> Exercise goal
Transcribe the records in full.

Segment Start: Working data

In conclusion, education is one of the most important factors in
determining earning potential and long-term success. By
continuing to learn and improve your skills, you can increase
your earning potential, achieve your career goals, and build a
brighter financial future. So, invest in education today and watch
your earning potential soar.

Segment End: Working data

> Written response
In conclusion, education is one of the most important factors in
determining earning potential and long-term success. By
continuing to learn and improve your skills, you can increase
your earning potential, achieve your career goals, and build a
brighter financial future. So, invest in education today and watch
your earning potential soar.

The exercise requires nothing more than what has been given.